365 (1968). And if the doctrine of stare decisis has any meaning
at all, it requires that people in their everyday affairs be [412
U.S. 400] able to rely on our decisions, and not be needlessly penalized
for such reliance. Cf. Flood v. Kuhn, 407 U.S. 258, 283 (1972);
Wallace v. M'Connell, 13 Pet. 136, 150 (1839).
[United States v. Mason, 412 U.S.
391 (1973)]
U.S. v. Bishop, 412 U.S. 346 (1973)
The requirement of an offense
committed "willfully" is not met, therefore, if a taxpayer has relied
in good faith on a prior decision of this Court. James v. United
States, 366 U.S. at 221-222. Cf. Lambert v. California, 355 U.S.
225 (1957). The Court's consistent interpretation of the
word "willfully" to require an element of mens rea implements the
pervasive intent of Congress to construct penalties that separate
the purposeful tax violator from the well meaning, but easily confused,
mass of taxpayers.
Until Congress speaks otherwise,
we therefore shall continue to require, in both tax felonies and
tax misdemeanors that must be done "willfully," the bad purpose
or evil motive described in Murdock, supra. We hold, consequently,
that the word "willfully" has the same meaning in § 7207 that it
has in § 7206(1). Since the only issue in dispute in this case centered
on willfulness, it follows that a conviction of the misdemeanor
would clearly support a conviction for the felony.{9} Under these
circumstances, a lesser included offense instruction was not required
or proper, for, in the federal system, it is not the function of
the jury to set the penalty. Berra v. United States, 351 U.S. at
134-135. [412 U.S. 362]
[U.S. v. Bishop, 412 U.S. 346 (1973)]
Spies v. U.S., 317 U.S. 492 (1943)
The difference between willful failure
to pay a tax when due, which is made a misdemeanor, and willful
attempt to defeat and evade one, which is made a felony, is not
easy to detect or define. Both must be willful, and willful, as
we have said, is a word of many meanings, its construction often
being influenced by its context. United States v. Murdock, 290 U.S.

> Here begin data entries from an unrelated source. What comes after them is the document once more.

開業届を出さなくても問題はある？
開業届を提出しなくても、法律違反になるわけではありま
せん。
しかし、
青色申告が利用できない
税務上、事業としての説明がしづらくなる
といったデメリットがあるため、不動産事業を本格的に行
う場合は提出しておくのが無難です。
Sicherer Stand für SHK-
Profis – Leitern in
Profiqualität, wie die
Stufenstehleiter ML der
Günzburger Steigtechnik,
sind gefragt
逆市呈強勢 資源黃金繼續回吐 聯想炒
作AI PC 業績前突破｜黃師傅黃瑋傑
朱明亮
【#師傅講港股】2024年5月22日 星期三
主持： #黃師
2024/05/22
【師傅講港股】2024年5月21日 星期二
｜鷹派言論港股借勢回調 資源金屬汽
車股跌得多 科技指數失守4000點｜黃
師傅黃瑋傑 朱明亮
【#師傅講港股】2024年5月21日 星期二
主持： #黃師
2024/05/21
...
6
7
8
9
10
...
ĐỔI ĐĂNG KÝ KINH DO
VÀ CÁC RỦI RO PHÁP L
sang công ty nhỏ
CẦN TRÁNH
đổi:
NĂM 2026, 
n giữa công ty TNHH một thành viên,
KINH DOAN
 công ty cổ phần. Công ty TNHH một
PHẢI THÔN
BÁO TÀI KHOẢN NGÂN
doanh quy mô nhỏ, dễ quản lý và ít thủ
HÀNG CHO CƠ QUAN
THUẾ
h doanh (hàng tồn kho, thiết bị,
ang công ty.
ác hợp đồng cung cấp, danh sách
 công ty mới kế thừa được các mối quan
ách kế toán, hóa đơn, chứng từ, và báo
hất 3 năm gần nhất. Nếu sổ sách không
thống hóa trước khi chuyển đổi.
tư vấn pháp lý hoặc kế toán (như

389. It may well mean something more as applied to nonpayment of
a tax than when applied to failure to make a return. Mere voluntary
and purposeful, as distinguished from accidental, omission to make
a timely return might meet the test of willfulness. But in view
of our traditional aversion to imprisonment for debt, we would not,
without the clearest manifestation of Congressional intent, assume
that mere knowing and intentional default in payment of a tax, where
there had been no willful failure to disclose the liability, is
intended to constitute a criminal offense of any degree. We
would expect willfulness in such a case to include some element
of evil motive and want of justification in view of all the financial
circumstances of the taxpayer.
Had § 145(a) not included willful
failure to pay a tax, it would have defined as misdemeanors generally
[412 U.S. 353] a failure to observe statutory duties to make timely
returns, keep records, or supply information -- duties imposed to
facilitate administration of the Act even if, because of insufficient
net income, there were no duty to pay a tax. It would then be a
permissible, and perhaps an appropriate, construction of § 145(b)

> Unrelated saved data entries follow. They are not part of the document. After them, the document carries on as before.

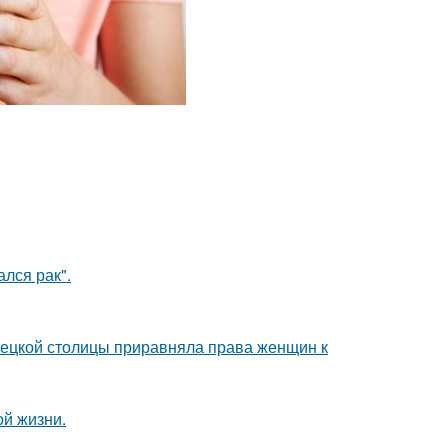
лся рак".
мецкой столицы приравняла права женщин к
ой жизни.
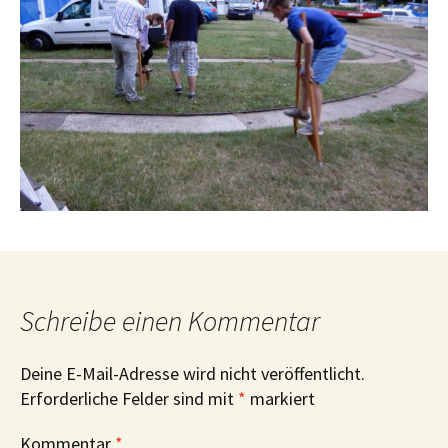
Schreibe einen Kommentar
Deine E-Mail-Adresse wird nicht veröffentlicht.
Erforderliche Felder sind mit
*
markiert
Kommentar
*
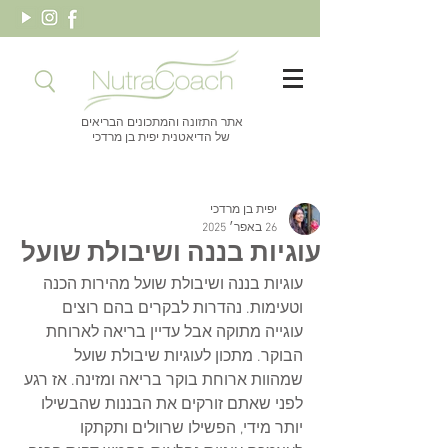
אתר התזונה והמתכונים הבריאים
של הדיאטנית יפית בן מרדכי
יפית בן מרדכי
26 באפר׳ 2025
עוגיות בננה ושיבולת שועל
עוגיות בננה ושיבולת שועל מהירות הכנה 
וטעימות. נהדרות לבקרים בהם רוצים 
עוגייה מתוקה אבל עדיין בריאה לארוחת 
הבוקר. מתכון לעוגיות שיבולת שועל 
שמהוות ארוחת בוקר בריאה ומזינה. אז רגע 
לפני שאתם זורקים את הבננות שהבשילו 
יותר מידי, הפשילו שרוולים ותקתקו 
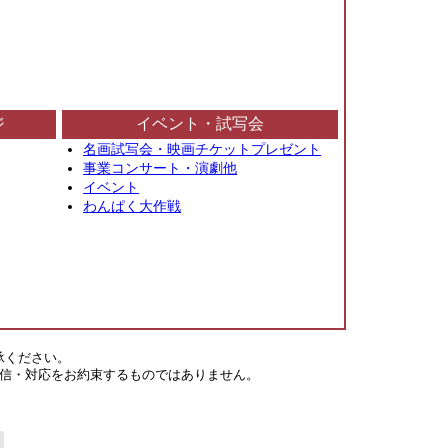
ジ
イベント・試写会
名画試写会・映画チケットプレゼント
事業コンサート・演劇他
イベント
わんぱく大作戦
承ください。
信・対応をお約束するものではありません。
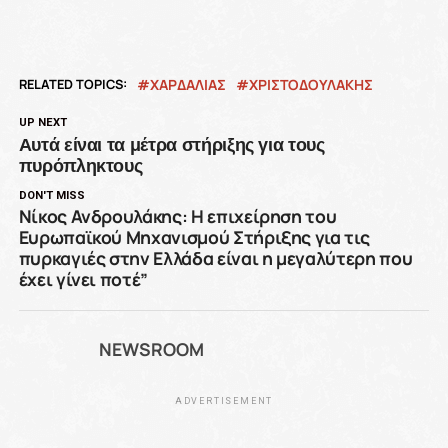
RELATED TOPICS:
ΧΑΡΔΑΛΙΑΣ
ΧΡΙΣΤΟΔΟΥΛΑΚΗΣ
UP NEXT
Αυτά είναι τα μέτρα στήριξης για τους
πυρόπληκτους
DON'T MISS
Νίκος Ανδρουλάκης: Η επιχείρηση του
Ευρωπαϊκού Μηχανισμού Στήριξης για τις
πυρκαγιές στην Ελλάδα είναι η μεγαλύτερη που
έχει γίνει ποτέ”
NEWSROOM
ADVERTISEMENT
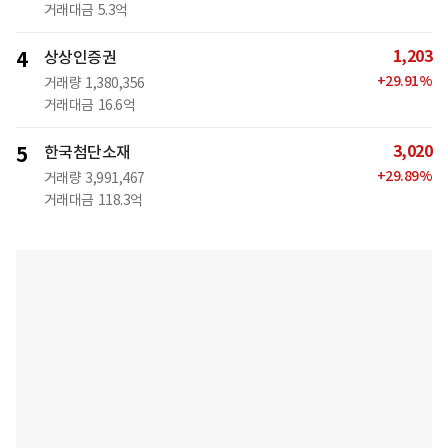
거래대금
5.3억
1,203
4
상상인증권
+
29.91
%
거래량
1,380,356
거래대금
16.6억
3,020
5
한국첨단소재
+
29.89
%
거래량
3,991,467
거래대금
118.3억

that it made felonies of the same willful omissions when there was
the added element of duty to pay a tax. The definition of such nonpayment
as a misdemeanor, we think, argues strongly against such an interpretation.
[. . .]
It is not the purpose of the
law to penalize frank difference of opinion or innocent errors made
despite the [412 U.S. 361] exercise of reasonable care.